**WHAT YOU WILL DO:**
All of the lines below need to be copied exactly, apart from the pictures.

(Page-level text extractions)
# # # # #

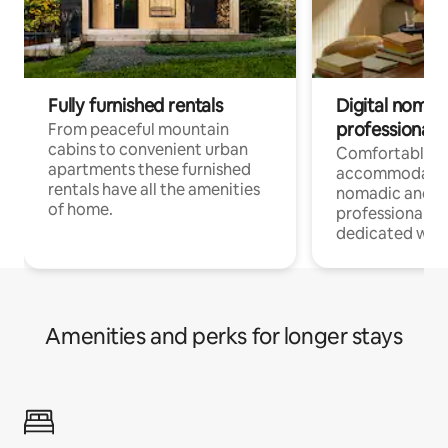
Fully furnished rentals
Digital nomad
professionals
From peaceful mountain
cabins to convenient urban
Comfortable
apartments these furnished
accommodatio
rentals have all the amenities
nomadic and r
of home.
professionals w
dedicated work
Amenities and perks for longer stays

# # # # #

**TASK SOLUTION:**
Fully furnished rentals
Digital nomad
professionals
From peaceful mountain
cabins to convenient urban
Comfortable
apartments these furnished
accommodatio
rentals have all the amenities
nomadic and r
of home.
professionals w
dedicated work
Amenities and perks for longer stays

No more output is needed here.